BENITO CERENO dijo...

Muy oportuno el comentaro de Javier, porque lo de Lambán es grave. Creo que es interesante añadir algo. Hace poco fue el mismo Lambán el que se quejó de las irregulariades en las retribuciones de altos cargos, consejeros de empresas públicas etcétera. Y Lambán hace lo mismo.

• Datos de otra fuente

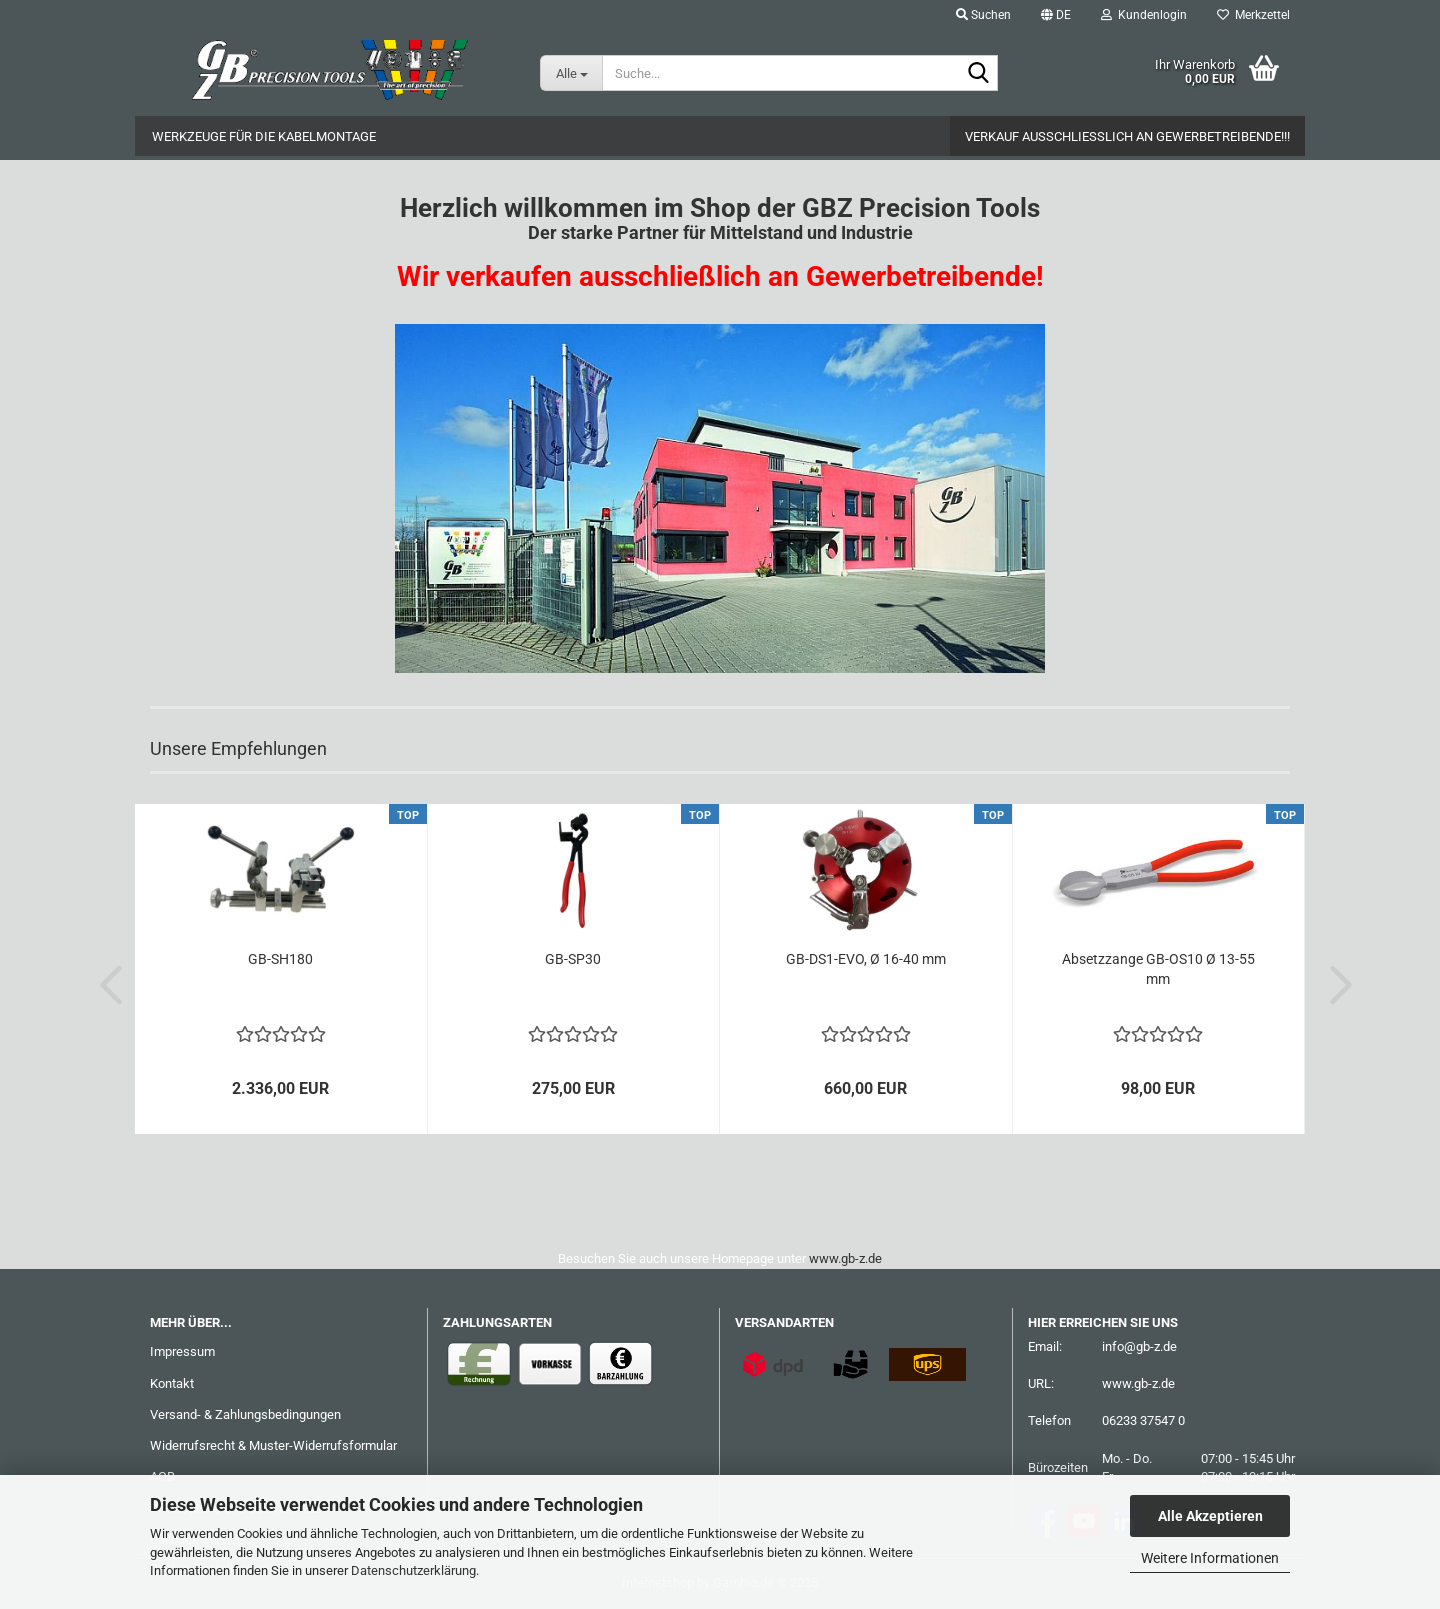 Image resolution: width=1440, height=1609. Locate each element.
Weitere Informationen (1210, 1558)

Esto de predicar una cosa y hacer lo contraria tiene una definición: es cinismo. Y cinismo del peor estilo, porque se hace a costa del dinero de todos. Lambán debería explicar por qué el presidente y los tres vicepresidentes de la DPZ tienen coche oficial y chofer, las dietas altísimas que cobran los diputados provinciales por asistir a cada reunión, y el miserable apoyo que por contra dan a los ayuntamientos de la provincia.

Javier Puy Garcés dijo...

El día 27 de Septiembre Lambán decía en Cariñena: "Es importante la ejemplaridad de los cargos públicos: la eliminación del nepotismo, tentación ante la que frecuentemente se cede; la eliminación de dobles sueldos por estar en dos instituciones o la eliminación de dietas por asistencia a consejos de administración de empresas públicas por el hecho de ser miembro de una corporación, caso no menos frecuente".

... vaya lo que se viene conociendo desde Mateo como "¿Y por qué miras la paja que está en el ojo de tu hermano, y no echas de ver la viga que está en tu propio ojo?".